Not in my experience, but certainly your mileage may vary.
I made those statements, and I will stand by them as a relatively knowledgeably person on these matters.
Build yourself a system in your lab (whomever is able) and watch via statit the distribution of IO across the aggregate FAR above the raid-group level.
20+2 will be within all reasonable margins of 2(10+2), or 4(5+2).
Ah, but on this I agree, and have all along. I don't think there's going to be a large difference between an aggr made of 24 disk rgs, 16 disk rgs, or 8 disk rgs.
However, if you *mix* rg sizes within the aggr, you are causing the filer to do more work.
"The other problem is that moving forward if you have optimized your writes for the 16 disk rg stripe size, some rgs are going to be optimized and some aren't, which could conceivably affect performance."
Im trying to understand this statement as well. Writes are optimized for the full stripe of the aggregate. RG size, again, has nothing to do with it as a "stripe".
Raid groups are zones of data protection.
Yeas, rgs are zones of data protection (really they are spindle protection in a NetApp -- basically the same thing, but again, theory vs. practice).
However, as Davin pointed out, there are different stripes in play here. RAID-4 and RAID-DP, by their nature, have stripes. They have to in order to calculate the parity data. So each rg has a stripe width.

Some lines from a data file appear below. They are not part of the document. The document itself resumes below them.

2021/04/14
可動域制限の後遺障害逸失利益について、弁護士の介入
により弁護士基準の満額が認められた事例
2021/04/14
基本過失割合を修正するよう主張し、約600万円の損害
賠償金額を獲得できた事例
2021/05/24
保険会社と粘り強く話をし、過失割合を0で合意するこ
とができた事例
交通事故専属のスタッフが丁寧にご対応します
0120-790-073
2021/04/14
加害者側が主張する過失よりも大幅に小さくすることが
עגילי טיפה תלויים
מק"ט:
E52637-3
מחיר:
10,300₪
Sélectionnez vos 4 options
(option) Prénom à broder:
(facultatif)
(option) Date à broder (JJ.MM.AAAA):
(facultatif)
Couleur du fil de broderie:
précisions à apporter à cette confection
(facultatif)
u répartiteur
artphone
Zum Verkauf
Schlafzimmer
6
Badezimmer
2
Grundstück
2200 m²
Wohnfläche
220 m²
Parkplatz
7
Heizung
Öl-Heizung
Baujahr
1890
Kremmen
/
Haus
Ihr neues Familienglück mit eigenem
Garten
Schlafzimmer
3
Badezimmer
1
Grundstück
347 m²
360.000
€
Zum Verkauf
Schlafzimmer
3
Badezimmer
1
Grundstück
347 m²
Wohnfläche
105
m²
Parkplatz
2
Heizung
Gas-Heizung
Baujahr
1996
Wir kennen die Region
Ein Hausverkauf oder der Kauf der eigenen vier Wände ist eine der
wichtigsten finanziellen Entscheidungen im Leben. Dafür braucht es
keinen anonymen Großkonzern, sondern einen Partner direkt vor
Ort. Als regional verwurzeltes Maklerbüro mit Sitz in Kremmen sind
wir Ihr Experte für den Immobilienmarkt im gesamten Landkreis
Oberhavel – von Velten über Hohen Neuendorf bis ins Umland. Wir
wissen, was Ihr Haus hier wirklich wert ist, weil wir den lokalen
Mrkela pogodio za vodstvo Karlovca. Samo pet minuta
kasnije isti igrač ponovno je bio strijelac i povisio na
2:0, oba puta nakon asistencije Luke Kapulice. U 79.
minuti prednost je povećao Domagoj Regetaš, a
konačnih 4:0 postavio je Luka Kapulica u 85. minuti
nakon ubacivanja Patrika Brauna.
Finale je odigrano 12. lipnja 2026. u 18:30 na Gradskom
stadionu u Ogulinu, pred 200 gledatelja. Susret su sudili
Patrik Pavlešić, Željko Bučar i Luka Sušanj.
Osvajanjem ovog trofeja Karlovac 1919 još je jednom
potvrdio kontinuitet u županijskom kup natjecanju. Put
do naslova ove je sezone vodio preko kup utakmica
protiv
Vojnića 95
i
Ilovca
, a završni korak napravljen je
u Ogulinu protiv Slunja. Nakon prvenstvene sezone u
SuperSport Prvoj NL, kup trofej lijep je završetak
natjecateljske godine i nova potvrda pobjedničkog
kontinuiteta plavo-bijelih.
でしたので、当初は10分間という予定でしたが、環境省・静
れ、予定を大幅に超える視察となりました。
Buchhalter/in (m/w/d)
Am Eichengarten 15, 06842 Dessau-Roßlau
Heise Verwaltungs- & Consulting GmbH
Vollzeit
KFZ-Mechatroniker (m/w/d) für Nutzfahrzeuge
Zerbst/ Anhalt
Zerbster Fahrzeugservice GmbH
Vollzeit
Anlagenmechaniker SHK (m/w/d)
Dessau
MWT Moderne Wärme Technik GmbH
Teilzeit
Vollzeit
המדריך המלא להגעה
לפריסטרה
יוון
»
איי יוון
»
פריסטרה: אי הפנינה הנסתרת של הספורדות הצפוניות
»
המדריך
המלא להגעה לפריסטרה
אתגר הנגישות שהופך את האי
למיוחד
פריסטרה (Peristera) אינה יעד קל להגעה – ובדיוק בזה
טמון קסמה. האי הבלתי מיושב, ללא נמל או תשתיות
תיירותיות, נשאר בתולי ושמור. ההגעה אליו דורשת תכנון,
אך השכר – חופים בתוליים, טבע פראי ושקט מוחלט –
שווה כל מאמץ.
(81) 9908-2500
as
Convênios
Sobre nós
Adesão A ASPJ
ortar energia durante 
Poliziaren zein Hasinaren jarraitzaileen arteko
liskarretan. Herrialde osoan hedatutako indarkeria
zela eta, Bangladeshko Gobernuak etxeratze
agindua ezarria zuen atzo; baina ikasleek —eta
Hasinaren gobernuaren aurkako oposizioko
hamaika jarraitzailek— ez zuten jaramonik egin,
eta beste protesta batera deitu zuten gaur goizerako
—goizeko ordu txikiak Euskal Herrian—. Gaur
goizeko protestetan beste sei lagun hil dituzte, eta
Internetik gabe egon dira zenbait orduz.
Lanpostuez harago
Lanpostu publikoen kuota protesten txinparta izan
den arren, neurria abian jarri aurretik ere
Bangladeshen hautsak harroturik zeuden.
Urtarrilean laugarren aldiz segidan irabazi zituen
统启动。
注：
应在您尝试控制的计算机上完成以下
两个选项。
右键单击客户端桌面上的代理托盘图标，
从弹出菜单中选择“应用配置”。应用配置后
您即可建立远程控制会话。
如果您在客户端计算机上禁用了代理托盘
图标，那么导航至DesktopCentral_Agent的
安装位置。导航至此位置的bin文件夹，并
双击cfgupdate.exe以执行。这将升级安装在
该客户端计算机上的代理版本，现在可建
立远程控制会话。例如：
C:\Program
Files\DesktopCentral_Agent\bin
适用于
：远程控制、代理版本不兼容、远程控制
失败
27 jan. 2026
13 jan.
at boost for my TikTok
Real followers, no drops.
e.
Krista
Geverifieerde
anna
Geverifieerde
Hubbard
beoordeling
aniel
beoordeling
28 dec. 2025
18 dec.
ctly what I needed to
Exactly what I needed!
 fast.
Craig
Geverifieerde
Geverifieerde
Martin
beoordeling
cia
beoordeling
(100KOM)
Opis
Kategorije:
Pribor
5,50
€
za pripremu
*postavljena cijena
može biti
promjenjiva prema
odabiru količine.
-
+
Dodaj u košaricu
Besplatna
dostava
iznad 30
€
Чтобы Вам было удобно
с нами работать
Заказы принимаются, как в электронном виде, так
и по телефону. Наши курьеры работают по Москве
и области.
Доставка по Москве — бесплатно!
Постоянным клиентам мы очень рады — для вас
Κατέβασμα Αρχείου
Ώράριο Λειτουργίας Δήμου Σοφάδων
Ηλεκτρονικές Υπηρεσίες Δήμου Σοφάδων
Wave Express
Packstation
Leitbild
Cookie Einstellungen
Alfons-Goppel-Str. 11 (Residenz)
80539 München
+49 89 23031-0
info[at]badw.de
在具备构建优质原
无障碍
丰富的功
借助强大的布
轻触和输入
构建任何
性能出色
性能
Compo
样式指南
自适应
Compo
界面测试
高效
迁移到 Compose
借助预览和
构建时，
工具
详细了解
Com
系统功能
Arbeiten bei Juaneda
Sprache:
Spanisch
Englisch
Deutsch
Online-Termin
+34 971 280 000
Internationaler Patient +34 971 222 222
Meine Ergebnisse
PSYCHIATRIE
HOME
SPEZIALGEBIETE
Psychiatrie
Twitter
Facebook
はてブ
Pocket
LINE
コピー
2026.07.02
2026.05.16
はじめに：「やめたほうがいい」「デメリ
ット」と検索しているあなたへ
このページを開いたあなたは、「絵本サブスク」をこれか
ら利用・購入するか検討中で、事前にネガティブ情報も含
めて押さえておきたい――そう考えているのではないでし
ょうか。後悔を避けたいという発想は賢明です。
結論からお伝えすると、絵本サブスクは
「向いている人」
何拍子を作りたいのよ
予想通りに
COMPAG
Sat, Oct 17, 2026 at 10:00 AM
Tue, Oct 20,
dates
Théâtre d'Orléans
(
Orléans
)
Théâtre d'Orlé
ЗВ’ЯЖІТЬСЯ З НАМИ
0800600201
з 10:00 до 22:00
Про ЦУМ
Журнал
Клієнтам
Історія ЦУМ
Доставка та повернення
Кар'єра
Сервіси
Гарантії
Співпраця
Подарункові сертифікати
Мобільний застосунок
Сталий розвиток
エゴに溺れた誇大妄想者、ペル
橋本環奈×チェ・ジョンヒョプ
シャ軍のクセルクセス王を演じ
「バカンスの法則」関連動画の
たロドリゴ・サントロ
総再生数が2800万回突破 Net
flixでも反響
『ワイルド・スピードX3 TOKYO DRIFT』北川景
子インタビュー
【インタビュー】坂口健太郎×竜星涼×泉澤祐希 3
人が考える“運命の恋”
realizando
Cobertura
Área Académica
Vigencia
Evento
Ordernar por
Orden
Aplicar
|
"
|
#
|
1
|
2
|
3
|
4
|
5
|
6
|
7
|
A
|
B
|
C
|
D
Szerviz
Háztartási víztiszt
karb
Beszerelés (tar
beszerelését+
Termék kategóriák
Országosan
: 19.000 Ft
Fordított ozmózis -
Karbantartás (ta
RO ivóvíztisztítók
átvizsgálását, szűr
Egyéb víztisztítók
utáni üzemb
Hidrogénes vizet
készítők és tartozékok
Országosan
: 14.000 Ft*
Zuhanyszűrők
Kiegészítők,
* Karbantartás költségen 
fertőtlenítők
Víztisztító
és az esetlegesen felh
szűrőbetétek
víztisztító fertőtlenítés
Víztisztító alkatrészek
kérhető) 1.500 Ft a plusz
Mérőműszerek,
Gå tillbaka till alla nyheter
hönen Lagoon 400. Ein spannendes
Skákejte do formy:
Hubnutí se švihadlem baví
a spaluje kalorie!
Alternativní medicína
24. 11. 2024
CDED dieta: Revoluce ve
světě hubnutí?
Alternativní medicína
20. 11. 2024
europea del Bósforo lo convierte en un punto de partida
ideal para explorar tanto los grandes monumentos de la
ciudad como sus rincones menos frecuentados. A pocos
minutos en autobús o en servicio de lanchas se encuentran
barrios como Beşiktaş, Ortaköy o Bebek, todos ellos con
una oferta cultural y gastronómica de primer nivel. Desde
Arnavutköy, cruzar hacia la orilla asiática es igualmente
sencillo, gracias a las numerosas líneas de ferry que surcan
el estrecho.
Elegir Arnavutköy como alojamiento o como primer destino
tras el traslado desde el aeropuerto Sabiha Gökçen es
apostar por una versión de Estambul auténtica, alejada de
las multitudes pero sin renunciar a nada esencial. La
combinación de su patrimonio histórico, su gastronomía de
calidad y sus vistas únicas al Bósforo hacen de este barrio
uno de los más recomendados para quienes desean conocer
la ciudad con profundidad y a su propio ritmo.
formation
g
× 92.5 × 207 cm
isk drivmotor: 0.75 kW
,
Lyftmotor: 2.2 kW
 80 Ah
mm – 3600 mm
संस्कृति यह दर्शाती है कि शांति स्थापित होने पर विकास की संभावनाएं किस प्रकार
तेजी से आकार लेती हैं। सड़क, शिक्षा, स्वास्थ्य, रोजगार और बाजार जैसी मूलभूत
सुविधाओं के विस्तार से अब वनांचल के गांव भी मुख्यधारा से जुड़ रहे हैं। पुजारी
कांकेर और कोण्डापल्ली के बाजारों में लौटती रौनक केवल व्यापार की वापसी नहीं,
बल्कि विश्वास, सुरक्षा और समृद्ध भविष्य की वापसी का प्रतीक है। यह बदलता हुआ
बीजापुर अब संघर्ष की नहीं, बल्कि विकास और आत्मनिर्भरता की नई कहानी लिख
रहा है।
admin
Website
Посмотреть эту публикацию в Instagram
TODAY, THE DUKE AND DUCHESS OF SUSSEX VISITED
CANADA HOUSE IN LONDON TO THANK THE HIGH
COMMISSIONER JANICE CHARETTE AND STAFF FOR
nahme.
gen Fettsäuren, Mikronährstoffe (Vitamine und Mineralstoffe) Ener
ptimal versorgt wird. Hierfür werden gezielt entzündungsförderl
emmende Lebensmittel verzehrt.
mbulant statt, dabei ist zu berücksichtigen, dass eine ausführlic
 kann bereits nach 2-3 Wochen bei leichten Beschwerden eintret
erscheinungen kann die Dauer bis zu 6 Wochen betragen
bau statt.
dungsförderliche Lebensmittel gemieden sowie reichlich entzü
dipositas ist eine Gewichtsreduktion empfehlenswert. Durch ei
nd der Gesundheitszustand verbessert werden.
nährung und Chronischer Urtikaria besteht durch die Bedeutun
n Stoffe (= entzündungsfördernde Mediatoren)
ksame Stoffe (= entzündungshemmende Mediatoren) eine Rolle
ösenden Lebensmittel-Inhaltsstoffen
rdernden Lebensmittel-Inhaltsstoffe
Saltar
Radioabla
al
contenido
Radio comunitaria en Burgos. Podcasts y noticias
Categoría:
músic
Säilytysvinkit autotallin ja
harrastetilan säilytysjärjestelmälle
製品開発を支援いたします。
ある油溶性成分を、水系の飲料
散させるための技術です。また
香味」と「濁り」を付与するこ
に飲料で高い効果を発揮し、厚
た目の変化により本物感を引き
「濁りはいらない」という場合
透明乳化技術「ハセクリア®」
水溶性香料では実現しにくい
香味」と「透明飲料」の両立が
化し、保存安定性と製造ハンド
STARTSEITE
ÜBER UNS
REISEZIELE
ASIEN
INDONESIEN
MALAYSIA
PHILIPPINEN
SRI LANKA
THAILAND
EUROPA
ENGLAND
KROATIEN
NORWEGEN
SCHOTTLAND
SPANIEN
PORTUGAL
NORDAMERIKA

An aggregate is, at the most basic level, just raid-0. We usually use the term "wide stripe" to talk about a stripe of stripes. We've created protection at the raid group level, and now we're gluing those raid groups together to take advantage of better i/o in a large number of spindles. That's why I create as large an aggregate as I can and let the filer figure out where the hot spots are. It also minimizes wasted space.
Anyway, that wide stripe works best when all of the calculations are the same. However, if you use different-sized raid groups within the aggregate, the filer has to do more work. It may be minimal work, and the filer can handle it, but these things start to add up if you're looking for performance. It may be that a 4 disk rg performs only a few percent slower than a 16 disk rg. Now combine that with a 12 disk and 6 disk rg and add them all to an aggregate where the filer has to do a few percent more calculations to do the wide striping properly...
Man, Randall, you sure ask good questions. :)
-Adam